Could a Smile Save a Life?
In this era of COVID and masking, a visible smile can be life changing.
Pre-COVID, it wasn’t uncommon for people to be encouraged to smile — how much does a smile cost anyway? More importantly, that free gift of a smile has been known to change a mood, bring happiness to people, brighten the smiler’s day, and place a smile on the receiver’s lips as well. Medically it has proven beneficial to both the giver and the receiver!But with the coming of COVID-19 and masking requirements, a vast percentage of smiles literally disappeared from sight. This may be bearable for those who go home to families where masking isn’t required or can go outside and encounter maskless faces, but what of those who can’t? In particular, the people considered most vulnerable to COVID — those in nursing homes or long-term care facilities.
Not long ago, Chuck Kish, senior pastor of Bethel Assembly of God in Carlisle, Pennsylvania, made that observation.
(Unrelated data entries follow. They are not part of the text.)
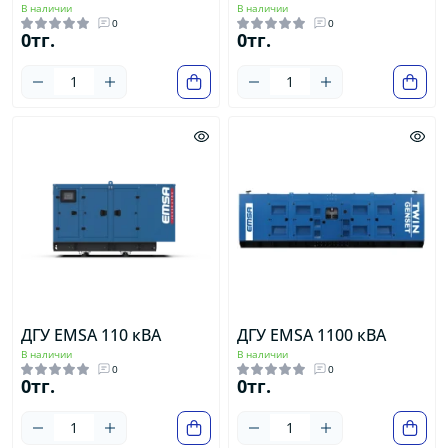
В наличии
В наличии
0
0
0тг.
0тг.
ДГУ EMSA 110 кВА
ДГУ EMSA 1100 кВА
В наличии
В наличии
0
0
0тг.
0тг.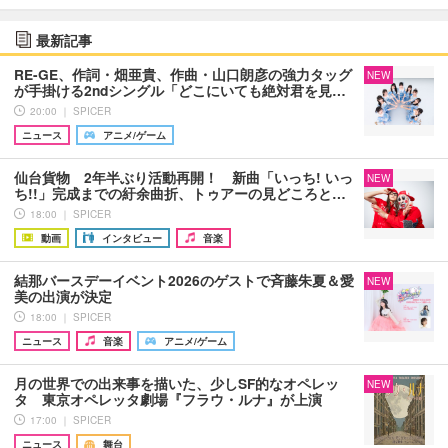
最新記事
RE-GE、作詞・畑亜貴、作曲・山口朗彦の強力タッグ
NEW
が手掛ける2ndシングル「どこにいても絶対君を見…
20:00 ｜ SPICER
ニュース
アニメ/ゲーム
仙台貨物 2年半ぶり活動再開！ 新曲「いっち! いっ
NEW
ち!!」完成までの紆余曲折、トゥアーの見どころと…
18:00 ｜ SPICER
動画
インタビュー
音楽
結那バースデーイベント2026のゲストで斉藤朱夏＆愛
NEW
美の出演が決定
18:00 ｜ SPICER
ニュース
音楽
アニメ/ゲーム
月の世界での出来事を描いた、少しSF的なオペレッ
NEW
タ 東京オペレッタ劇場『フラウ・ルナ』が上演
17:00 ｜ SPICER
ニュース
舞台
“I was recently in a COVID-lockdown unit,” Kish says. “I overheard a resident say to a worker, ‘Could you please lower your mask? I have not seen a smile in a very long time.’”
Kish noted that everyone — residents, staff, and visitors were all masked. Smiles — those infectious, mood-boosting, pain-relieving, anti-depressants — were simply never visible.
Kish knows full well how a warm smile can break tension, lighten a mood, or bring peace and comfort. Through his years of service as a minister, a smile has often played a key part in opening doors of discussion. Also, as multi-discipline chaplain, he has been called on many times by local officials to be on site at horrific tragedies. In those times, a gentle, compassionate smile has brought confidence and comfort to those working the scene as well as the witnesses or surviving victims.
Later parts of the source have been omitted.